Without wanting to create a polemic regarding the decision, which was nevertheless given in Interlocutory Appeal proceedings, it appears evident that a interpretation of the Constitution was made that exceeds any reasonable interpretation, particularly in light of the magnitude of such decision. In revoking the previous Constitution, the legislators of 1988 addressed the issue of nuclear power in a completely different manner. If they had recognized any acquired right to be upheld by the new Constitution, with regard to the installation of nuclear power plants, they would certainly have explicitly stated such exception, as they did in relation to various other issues in the transitory constitutional provisions.
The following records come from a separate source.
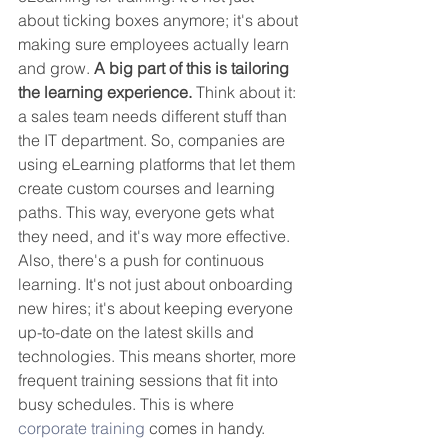
about ticking boxes anymore; it's about 
making sure employees actually learn 
and grow. 
A big part of this is tailoring 
the learning experience.
 Think about it: 
a sales team needs different stuff than 
the IT department. So, companies are 
using eLearning platforms that let them 
create custom courses and learning 
paths. This way, everyone gets what 
they need, and it's way more effective. 
Also, there's a push for continuous 
learning. It's not just about onboarding 
new hires; it's about keeping everyone 
up-to-date on the latest skills and 
technologies. This means shorter, more 
frequent training sessions that fit into 
busy schedules. This is where 
corporate training
 comes in handy.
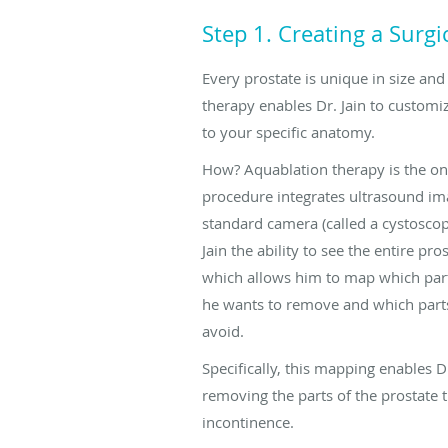
Step 1. Creating a Surg
Every prostate is unique in size an
therapy enables Dr. Jain to custom
to your specific anatomy.
How? Aquablation therapy is the on
procedure integrates ultrasound im
standard camera (called a cystoscope
Jain the ability to see the entire pros
which allows him to map which part
he wants to remove and which part
avoid.
Specifically, this mapping enables Dr
removing the parts of the prostate t
incontinence.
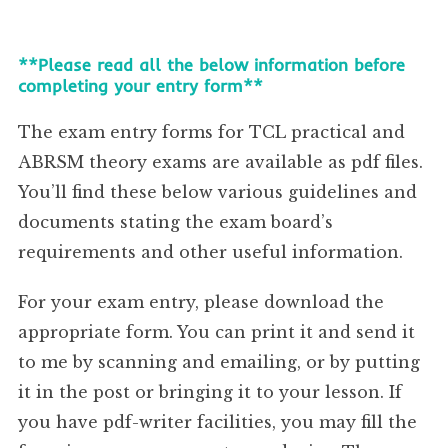
**Please read all the below information before
completing your entry form**
The exam entry forms for TCL practical and
ABRSM theory exams are available as pdf files.
You’ll find these below various guidelines and
documents stating the exam board’s
requirements and other useful information.
For your exam entry, please download the
appropriate form. You can print it and send it
to me by scanning and emailing, or by putting
it in the post or bringing it to your lesson. If
you have pdf-writer facilities, you may fill the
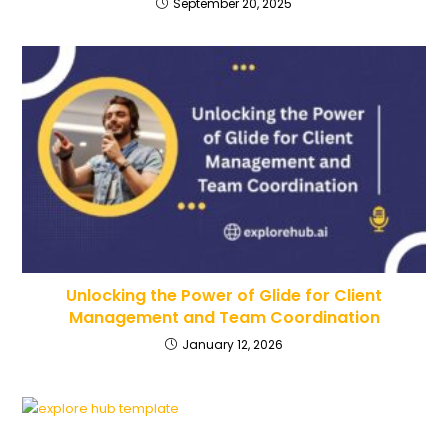
September 20, 2025
Unlocking the Power of Glide for Client
Management and Team Coordination
January 12, 2026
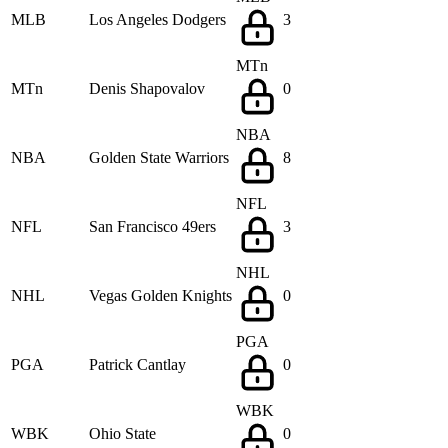
MLB
Los Angeles Dodgers
3
MTn
MTn
Denis Shapovalov
0
NBA
NBA
Golden State Warriors
8
NFL
NFL
San Francisco 49ers
3
NHL
NHL
Vegas Golden Knights
0
PGA
PGA
Patrick Cantlay
0
WBK
WBK
Ohio State
0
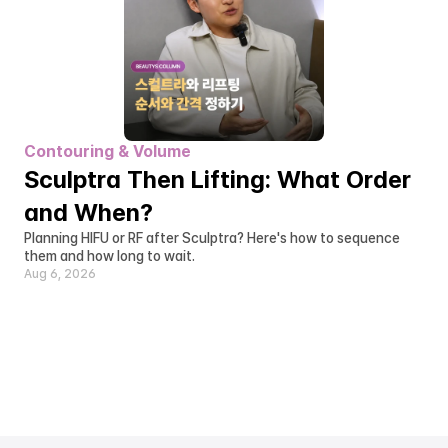
Contouring & Volume
Sculptra Then Lifting: What Order 
and When?
Planning HIFU or RF after Sculptra? Here's how to sequence 
them and how long to wait.
Aug 6, 2026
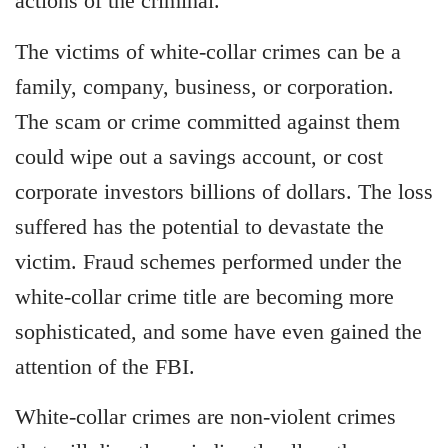
actions of the criminal.
The victims of white-collar crimes can be a
family, company, business, or corporation.
The scam or crime committed against them
could wipe out a savings account, or cost
corporate investors billions of dollars. The loss
suffered has the potential to devastate the
victim. Fraud schemes performed under the
white-collar crime title are becoming more
sophisticated, and some have even gained the
attention of the FBI.
White-collar crimes are non-violent crimes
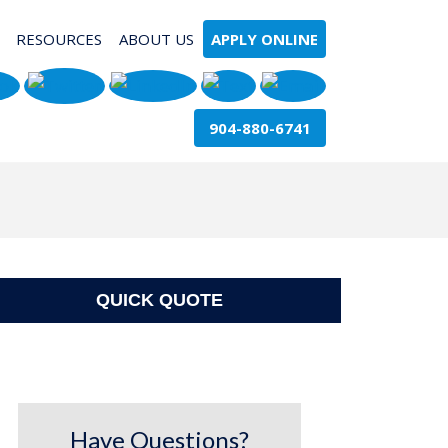
RESOURCES
ABOUT US
APPLY ONLINE
904-880-6741
QUICK QUOTE
Have Questions?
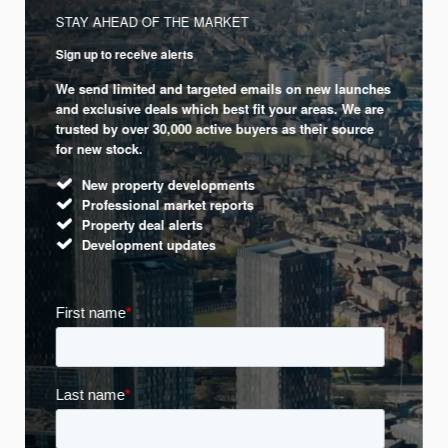
STAY AHEAD OF THE MARKET
Sign up to receive alerts
We send limited and targeted emails on new launches
and exclusive deals which best fit your areas. We are
trusted by over 30,000 active buyers as their source
for new stock.
New property developments
Professional market reports
Property deal alerts
Development updates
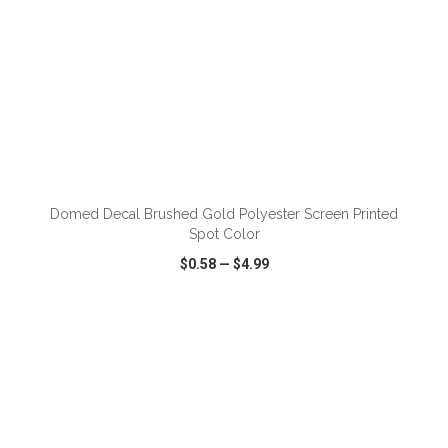
ADD TO CART
Domed Decal Brushed Gold Polyester Screen Printed
Spot Color
$0.58
—
$4.99
VIEW
WISH LIST
SHARE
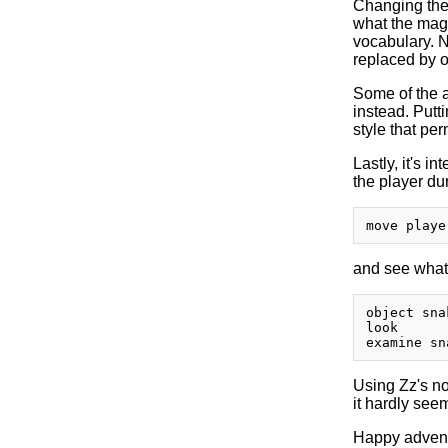
Changing the
what the magic
vocabulary. N
replaced by o
Some of the a
instead. Putti
style that perm
Lastly, it's i
the player du
and see what 
object sna
look

Using Zz's not
it hardly see
Happy advent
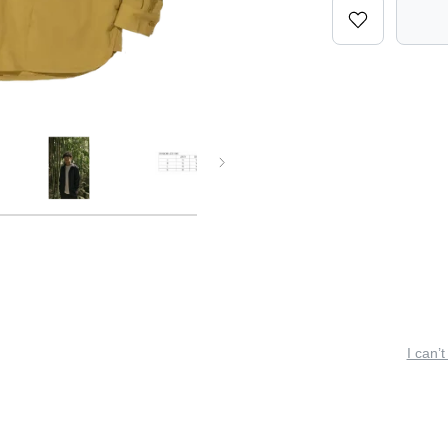
I can’t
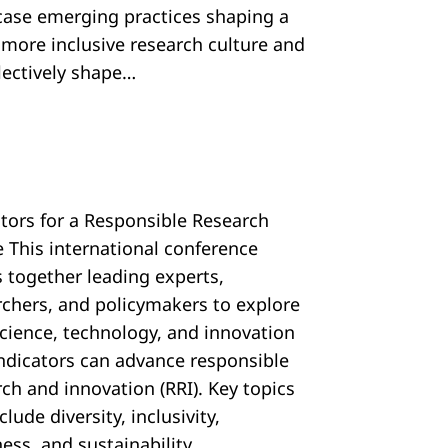
ase emerging practices shaping a
, more inclusive research culture and
llectively shape…
ators for a Responsible Research
e This international conference
s together leading experts,
rchers, and policymakers to explore
cience, technology, and innovation
 indicators can advance responsible
ch and innovation (RRI). Key topics
nclude diversity, inclusivity,
ess, and sustainability…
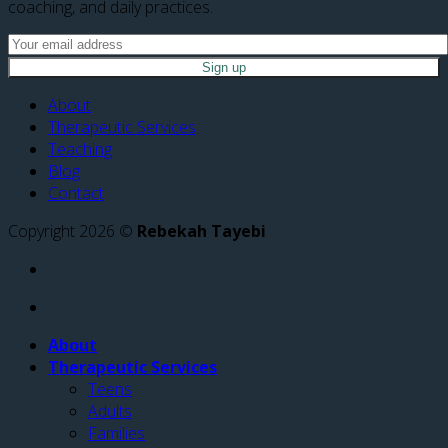
coaching, and daily practices.
About
Therapeutic Services
Teaching
Blog
Contact
Copyright 2026 ©
Rebekah Tayebi
About
Therapeutic Services
Teens
Adults
Families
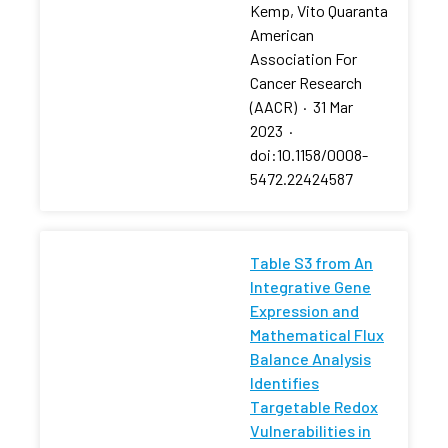
Kemp, Vito Quaranta
American
Association For
Cancer Research
(AACR)
·
31 Mar
2023
·
doi:10.1158/0008-
5472.22424587
Table S3 from An
Integrative Gene
Expression and
Mathematical Flux
Balance Analysis
Identifies
Targetable Redox
Vulnerabilities in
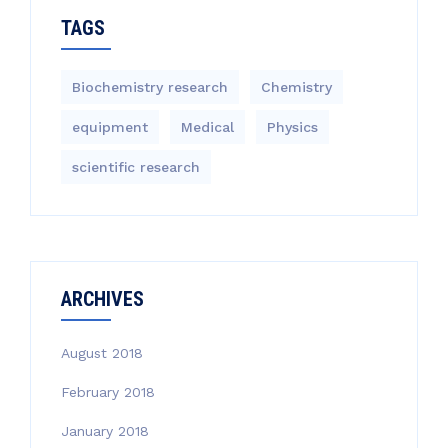
TAGS
Biochemistry research
Chemistry
equipment‎
Medical
Physics
scientific research
ARCHIVES
August 2018
February 2018
January 2018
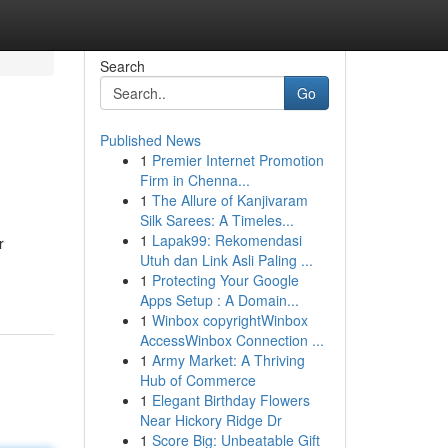
Search
Go
Published News
1
Premier Internet Promotion
Firm in Chenna...
1
The Allure of Kanjivaram
Silk Sarees: A Timeles...
1
Lapak99: Rekomendasi
r
Utuh dan Link Asli Paling ...
1
Protecting Your Google
Apps Setup : A Domain...
1
Winbox copyrightWinbox
AccessWinbox Connection ...
1
Army Market: A Thriving
Hub of Commerce
1
Elegant Birthday Flowers
Near Hickory Ridge Dr
1
Score Big: Unbeatable Gift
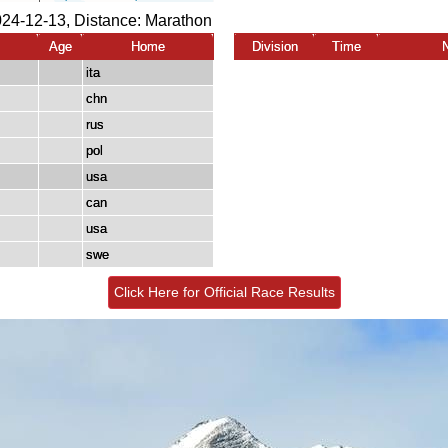
024-12-13, Distance:
Marathon
Age
Home
Division
Time
ita
chn
rus
pol
usa
can
usa
swe
Click Here for Official Race Results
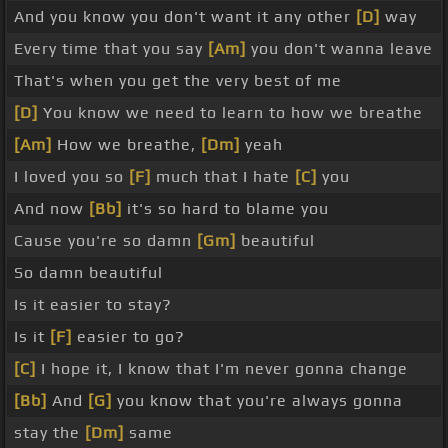
And you know you don't want it any other
[D]
way
Every time that you say
[Am]
you don't wanna leave
That's when you get the very best of me
[D]
You know we need to learn to how we breathe
[Am]
How we breathe,
[Dm]
yeah
I loved you so
[F]
much that I hate
[C]
you
And now
[Bb]
it's so hard to blame you
Cause you're so damn
[Gm]
beautiful
So damn beautiful
Is it easier to stay?
Is it
[F]
easier to go?
[C]
I hope it, I know that I'm never gonna change
[Bb]
And
[G]
you know that you're always gonna
stay the
[Dm]
same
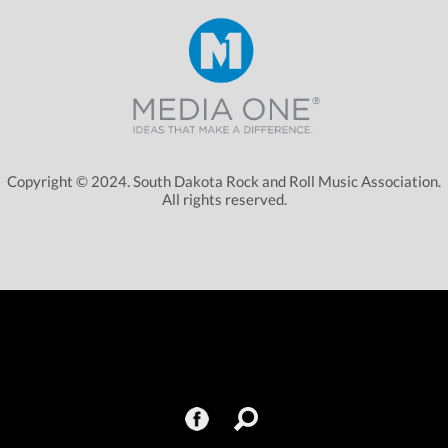
Copyright © 2024. South Dakota Rock and Roll Music Association.
All rights reserved.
TVA vs. Hill, in particular, is a lesson in judicial independence and non-intervention in the will of Congress to the point of altering it, as was the case in the aforementioned Brazilian decision. One must not confuse planning with installation, nor confuse authorization to plan with authorization to install. Furthermore, in actual fact, in light of the failure to implement the authorization, as nothing was built, it does not seem reasonable that such an interpretation could persist against the expressed constitutional provision. There is an indisputable cost involved; however, following a preliminary analysis, it appears that the Brazilian Congress, as in the case of the American Congress, did not concern itself with the costs, as it judged that other values were priority over the mere financial cost.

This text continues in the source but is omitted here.